Page-level text extractions:
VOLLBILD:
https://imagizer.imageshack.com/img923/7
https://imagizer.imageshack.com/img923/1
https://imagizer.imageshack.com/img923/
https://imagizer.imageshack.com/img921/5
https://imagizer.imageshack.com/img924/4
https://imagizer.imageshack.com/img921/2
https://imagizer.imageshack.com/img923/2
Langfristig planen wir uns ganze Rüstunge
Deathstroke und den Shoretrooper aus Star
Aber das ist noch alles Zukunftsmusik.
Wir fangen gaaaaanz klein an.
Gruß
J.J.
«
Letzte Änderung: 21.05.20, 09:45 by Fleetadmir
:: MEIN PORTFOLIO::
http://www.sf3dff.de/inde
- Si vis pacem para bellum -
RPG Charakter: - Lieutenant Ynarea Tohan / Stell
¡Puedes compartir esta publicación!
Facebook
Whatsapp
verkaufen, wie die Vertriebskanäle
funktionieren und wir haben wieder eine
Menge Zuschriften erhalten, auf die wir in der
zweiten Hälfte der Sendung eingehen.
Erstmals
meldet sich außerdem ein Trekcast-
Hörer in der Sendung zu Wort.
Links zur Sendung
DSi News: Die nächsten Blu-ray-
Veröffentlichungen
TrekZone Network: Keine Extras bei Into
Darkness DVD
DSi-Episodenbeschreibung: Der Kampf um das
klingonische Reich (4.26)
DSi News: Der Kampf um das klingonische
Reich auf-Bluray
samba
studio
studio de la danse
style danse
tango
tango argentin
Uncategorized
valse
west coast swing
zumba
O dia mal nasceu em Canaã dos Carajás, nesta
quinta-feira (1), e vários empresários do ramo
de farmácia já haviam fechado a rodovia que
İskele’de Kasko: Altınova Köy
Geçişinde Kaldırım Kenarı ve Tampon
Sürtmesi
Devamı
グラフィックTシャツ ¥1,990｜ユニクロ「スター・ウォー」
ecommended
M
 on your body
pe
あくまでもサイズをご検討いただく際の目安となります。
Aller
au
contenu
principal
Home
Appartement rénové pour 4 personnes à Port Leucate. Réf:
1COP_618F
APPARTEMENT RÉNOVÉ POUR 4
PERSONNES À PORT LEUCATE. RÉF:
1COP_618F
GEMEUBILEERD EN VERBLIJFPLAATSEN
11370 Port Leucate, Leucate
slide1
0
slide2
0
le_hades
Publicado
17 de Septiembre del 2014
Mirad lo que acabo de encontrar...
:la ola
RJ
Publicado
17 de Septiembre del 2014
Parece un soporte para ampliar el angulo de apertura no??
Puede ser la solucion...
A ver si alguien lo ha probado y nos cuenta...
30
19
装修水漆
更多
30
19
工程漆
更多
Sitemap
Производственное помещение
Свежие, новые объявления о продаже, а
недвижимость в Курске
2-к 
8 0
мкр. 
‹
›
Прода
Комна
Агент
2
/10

WORK TO BE COMPLETED — Check each line above for the string "klingonische" and show the ones that have it.

SOLUTION TO THIS PROBLEM —
klingonische Reich (4.26)
DSi News: Der Kampf um das klingonische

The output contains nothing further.